## Goal of the exercise
Below are records. Find each line in them that holds the word "Albufeira" and copy it.

## Given data
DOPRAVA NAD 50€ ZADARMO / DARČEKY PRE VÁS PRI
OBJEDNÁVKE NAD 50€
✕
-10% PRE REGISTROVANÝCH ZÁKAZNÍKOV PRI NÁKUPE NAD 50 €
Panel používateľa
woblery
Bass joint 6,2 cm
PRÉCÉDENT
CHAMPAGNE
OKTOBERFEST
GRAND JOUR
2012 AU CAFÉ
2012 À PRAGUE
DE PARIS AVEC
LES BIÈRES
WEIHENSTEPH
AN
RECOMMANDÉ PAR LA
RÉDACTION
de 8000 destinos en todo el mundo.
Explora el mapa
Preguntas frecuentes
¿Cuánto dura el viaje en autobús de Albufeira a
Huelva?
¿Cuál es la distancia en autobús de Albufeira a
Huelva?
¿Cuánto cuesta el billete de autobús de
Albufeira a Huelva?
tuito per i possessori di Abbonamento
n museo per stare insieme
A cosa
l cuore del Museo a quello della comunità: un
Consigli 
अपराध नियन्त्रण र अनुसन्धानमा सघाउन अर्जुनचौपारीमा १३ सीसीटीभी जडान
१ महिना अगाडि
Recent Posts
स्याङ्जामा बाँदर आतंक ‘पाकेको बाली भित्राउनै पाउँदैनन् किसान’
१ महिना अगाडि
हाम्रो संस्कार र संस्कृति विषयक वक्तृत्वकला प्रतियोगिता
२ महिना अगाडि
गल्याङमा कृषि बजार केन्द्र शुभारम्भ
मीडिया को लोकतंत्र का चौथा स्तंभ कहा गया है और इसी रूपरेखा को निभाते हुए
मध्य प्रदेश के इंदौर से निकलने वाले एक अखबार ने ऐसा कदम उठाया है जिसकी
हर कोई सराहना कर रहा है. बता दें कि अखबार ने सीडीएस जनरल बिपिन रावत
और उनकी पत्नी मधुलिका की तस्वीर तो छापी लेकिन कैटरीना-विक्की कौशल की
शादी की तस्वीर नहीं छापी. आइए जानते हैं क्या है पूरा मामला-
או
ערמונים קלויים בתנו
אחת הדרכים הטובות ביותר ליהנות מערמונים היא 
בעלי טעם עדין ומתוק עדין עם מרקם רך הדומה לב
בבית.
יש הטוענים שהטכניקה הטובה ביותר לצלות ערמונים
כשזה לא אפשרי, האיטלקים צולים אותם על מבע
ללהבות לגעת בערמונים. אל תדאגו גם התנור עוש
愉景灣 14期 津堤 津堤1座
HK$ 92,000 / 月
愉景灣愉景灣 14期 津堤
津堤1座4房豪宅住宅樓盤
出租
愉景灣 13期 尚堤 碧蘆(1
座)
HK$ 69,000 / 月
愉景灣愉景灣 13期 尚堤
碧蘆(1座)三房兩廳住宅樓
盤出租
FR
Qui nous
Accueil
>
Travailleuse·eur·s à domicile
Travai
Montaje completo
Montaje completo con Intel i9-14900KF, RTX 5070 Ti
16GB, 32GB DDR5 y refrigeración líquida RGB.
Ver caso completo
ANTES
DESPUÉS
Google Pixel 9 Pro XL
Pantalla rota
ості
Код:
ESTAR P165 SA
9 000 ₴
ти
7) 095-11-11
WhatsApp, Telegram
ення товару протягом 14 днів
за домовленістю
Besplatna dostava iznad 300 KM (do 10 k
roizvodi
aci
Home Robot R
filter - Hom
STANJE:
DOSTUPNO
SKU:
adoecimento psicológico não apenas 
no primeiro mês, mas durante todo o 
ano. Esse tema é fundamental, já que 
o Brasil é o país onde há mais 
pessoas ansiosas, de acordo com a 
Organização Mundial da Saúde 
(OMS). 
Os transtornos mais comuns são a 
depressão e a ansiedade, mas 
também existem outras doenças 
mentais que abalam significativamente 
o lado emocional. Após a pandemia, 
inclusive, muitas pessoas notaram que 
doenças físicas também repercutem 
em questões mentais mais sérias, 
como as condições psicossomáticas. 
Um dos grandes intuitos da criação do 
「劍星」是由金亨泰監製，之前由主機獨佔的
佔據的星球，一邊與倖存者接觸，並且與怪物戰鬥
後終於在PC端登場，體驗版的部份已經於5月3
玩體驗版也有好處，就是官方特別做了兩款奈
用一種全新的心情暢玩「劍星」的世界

## Task result
¿Cuánto dura el viaje en autobús de Albufeira a
¿Cuál es la distancia en autobús de Albufeira a
Albufeira a Huelva?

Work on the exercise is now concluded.